1

After importing the necessary libraries, functions, and commands, I imported the ‘city_persons.csv’ data and set the features and target values, with the target equal to the variable ‘wealthC’.

X = df.drop(["wealthC"], axis = 1)

y = df.wealthC

2

Before adding the distance weight to the KNN model, the best results were produced with the model with n_neighbors equal to 102, from a range of 20 to 200, yielding a testing score of 0.594503. Adding a distance weight with n_neighbors set to 102 produced smaller testing scores of 0.566685.

3

When the logistic regression was run on the data - with max iterations set to 1000, the testing scores changed to 0.597348, demonstrating the logistic model is slightly more accurate to the data than the K-nearest neighbors model.

4

With the number of estimators set to 100, 500, 1000, and 5000, the specification most likely to return the best model is that with 500 trees - returning scores on the training and testing values of 0.8274739 and 0.5690580. The training and testing scores for the rest of the estimator models were as follows:

Estimators Training Testing
100 0.827473958 0.56320156
500 0.827473958 0.56905807
1000 0.827473958 0.56124938
5000 0.827473958 0.56710590

After running random forests models on a range of data, it was found that the minimum number of samples required to split an internal node was 25, yielding a training and testing set of 0.7041695 and 0.6090504, better results than both the logistic regression and the K-nearest neighbors model.

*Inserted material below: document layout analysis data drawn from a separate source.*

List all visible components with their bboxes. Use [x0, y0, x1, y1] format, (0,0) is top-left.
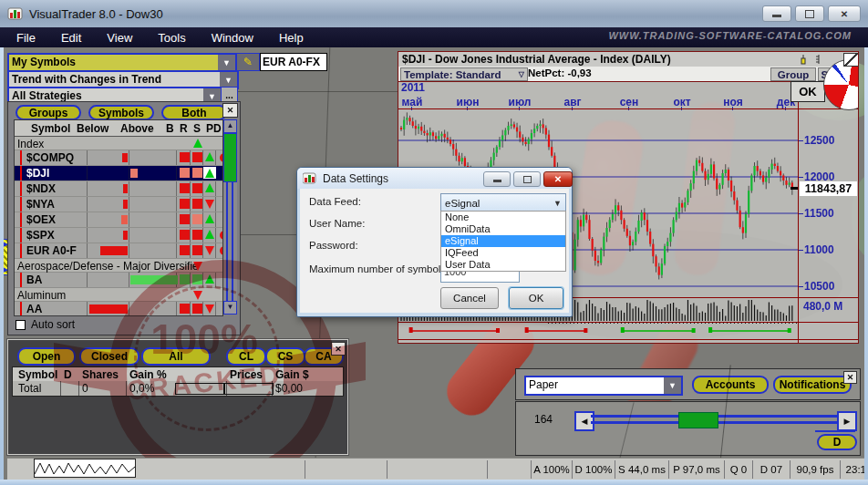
reverse-signal-box	[192, 183, 202, 193]
col-divider	[190, 243, 191, 258]
menu-item-tools[interactable]: Tools	[149, 29, 194, 46]
price-tick-dash	[799, 140, 803, 141]
group-row[interactable]: Index	[15, 137, 222, 150]
symbol-row[interactable]: $DJI	[15, 166, 222, 181]
accounts-button[interactable]: Accounts	[692, 376, 769, 394]
chevron-down-icon[interactable]: ▼	[220, 72, 237, 88]
dialog-close-button[interactable]: ✕	[543, 171, 573, 187]
slider-right-arrow[interactable]: ▶	[837, 411, 857, 431]
chevron-down-icon[interactable]: ▼	[218, 55, 235, 71]
close-icon[interactable]: ✕	[843, 371, 857, 384]
row-label: AA	[26, 303, 42, 315]
cancel-button[interactable]: Cancel	[440, 287, 499, 309]
menu-item-window[interactable]: Window	[202, 29, 263, 46]
minimize-button[interactable]	[762, 5, 791, 22]
data-feed-dropdown[interactable]: eSignal ▼	[440, 193, 566, 212]
row-label: $NYA	[26, 198, 55, 211]
tab-both[interactable]: Both	[161, 105, 227, 120]
close-button[interactable]: ✕	[828, 5, 861, 22]
price-cell-box[interactable]	[175, 383, 224, 395]
symbols-scrollbar[interactable]: ▲ ▼	[223, 119, 237, 315]
trades-panel: OpenClosedAllCLCSCA ✕ SymbolDSharesGain …	[7, 339, 348, 455]
trades-filter-cl[interactable]: CL	[226, 347, 266, 366]
period-d-button[interactable]: D	[817, 434, 857, 450]
col-divider	[87, 181, 88, 196]
active-symbol-box[interactable]: EUR A0-FX	[260, 53, 327, 71]
tab-symbols[interactable]: Symbols	[88, 105, 154, 120]
status-cell-0: A 100%	[531, 460, 572, 479]
candle-tool-icon[interactable]	[798, 54, 809, 65]
trend-down-icon	[193, 262, 202, 271]
bg-grid-line	[237, 91, 398, 92]
slider-thumb[interactable]	[678, 412, 718, 428]
data-feed-option-omnidata[interactable]: OmniData	[441, 223, 565, 235]
data-feed-option-none[interactable]: None	[441, 212, 565, 223]
current-price-value: 11843,87	[805, 182, 852, 195]
scroll-down-icon[interactable]: ▼	[223, 301, 237, 315]
menu-item-file[interactable]: File	[7, 29, 45, 46]
notifications-button[interactable]: Notifications	[773, 376, 852, 394]
activity-sparkline	[34, 459, 136, 478]
col-divider	[202, 197, 203, 212]
password-label: Password:	[309, 240, 358, 251]
col-divider	[190, 273, 191, 287]
maximize-button[interactable]	[795, 5, 824, 22]
col-divider	[190, 166, 191, 181]
group-button[interactable]: Group	[770, 67, 816, 81]
data-feed-option-esignal[interactable]: eSignal	[441, 235, 565, 247]
symbol-row[interactable]: $NYA	[15, 197, 222, 212]
row-label: Aluminum	[17, 289, 66, 302]
menu-item-view[interactable]: View	[98, 29, 141, 46]
symbol-row[interactable]: $NDX	[15, 181, 222, 197]
symbol-row[interactable]: EUR A0-F	[15, 243, 222, 259]
template-dropdown[interactable]: Template: Standard ▽	[400, 67, 528, 81]
data-feed-option-user-data[interactable]: User Data	[441, 259, 565, 271]
row-label: $DJI	[26, 167, 49, 180]
data-feed-option-iqfeed[interactable]: IQFeed	[441, 247, 565, 259]
col-divider	[129, 150, 129, 165]
pencil-icon: ✎	[243, 56, 253, 68]
trend-up-icon	[205, 230, 214, 239]
data-feed-options-list[interactable]: NoneOmniDataeSignalIQFeedUser Data	[440, 211, 566, 272]
dialog-minimize-button[interactable]	[483, 171, 511, 187]
row-label: $OEX	[26, 213, 56, 226]
symbols-table[interactable]: SymbolBelowAboveBRSPDIndex$COMPQ$DJI$NDX…	[14, 119, 223, 316]
col-divider	[129, 166, 129, 181]
auto-sort-checkbox[interactable]: Auto sort	[16, 318, 75, 331]
trades-filter-cs[interactable]: CS	[265, 347, 305, 366]
tab-groups[interactable]: Groups	[16, 105, 81, 120]
row-label: Index	[17, 138, 44, 150]
symbol-row[interactable]: BA	[15, 273, 222, 288]
reverse-signal-box	[192, 152, 202, 162]
menu-item-help[interactable]: Help	[270, 29, 313, 46]
total-shares: 0	[82, 382, 88, 395]
dialog-title-bar[interactable]: Data Settings ✕	[297, 168, 572, 189]
close-icon[interactable]: ✕	[331, 342, 346, 356]
menu-item-edit[interactable]: Edit	[52, 29, 90, 46]
edit-symbols-button[interactable]: ✎	[236, 53, 260, 71]
scroll-up-icon[interactable]: ▲	[223, 119, 237, 133]
group-row[interactable]: Aluminum	[15, 288, 222, 302]
trades-filter-closed[interactable]: Closed	[79, 347, 140, 366]
group-row[interactable]: Aerospace/Defense - Major Diversifie	[15, 259, 222, 273]
trend-up-icon	[205, 169, 214, 178]
trades-filter-open[interactable]: Open	[17, 347, 76, 366]
symbol-row[interactable]: AA	[15, 302, 222, 316]
ok-button[interactable]: OK	[509, 287, 563, 309]
col-divider	[190, 302, 191, 316]
symbol-row[interactable]: $OEX	[15, 212, 222, 228]
account-combo[interactable]: Paper ▼	[524, 376, 683, 396]
chevron-down-icon[interactable]: ▼	[664, 377, 681, 394]
symbol-row[interactable]: $SPX	[15, 228, 222, 243]
trades-filter-all[interactable]: All	[141, 347, 211, 366]
price-cell-box[interactable]	[224, 383, 274, 395]
reverse-signal-box	[192, 214, 202, 224]
scroll-thumb[interactable]	[223, 133, 237, 182]
trades-total-row[interactable]: Total00,0%$0,00	[12, 381, 344, 397]
resize-grip-box[interactable]	[843, 53, 859, 67]
dialog-restore-button[interactable]	[513, 171, 541, 187]
checkbox-icon[interactable]	[16, 320, 26, 330]
ruler-icon[interactable]	[813, 54, 824, 65]
close-icon[interactable]: ✕	[222, 103, 238, 118]
symbol-row[interactable]: $COMPQ	[15, 150, 222, 166]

The standardized data produced models of greater accuracy with the accuracy results for standardized, unstandardized estimators of 100, 500, 1000, and 5000 listed below:

Estimators Standardized Accuracy Unstandardized Accuracy
100 0.56417764 0.55880917
500 0.56808199 0.56027330
1000 0.57393850 0.56173743
5000 0.56954612 0.56515373

5

Repeat the previous steps after recoding the wealth classes 2 and 3 into a single outcome. Do any of your models improve? Are you able to explain why your results have changed?

The accuracy of the model decreases when wealth classes 2 and 3 are collapsed into a single outcome. In the KNN model, the best specification of neighbors equal to 61 produced a testing score of 0.5441343, which decreased to 0.4993198 upon adding the distance weight.

In the logistic regression, the accuracy increases slightly to 0.5496975.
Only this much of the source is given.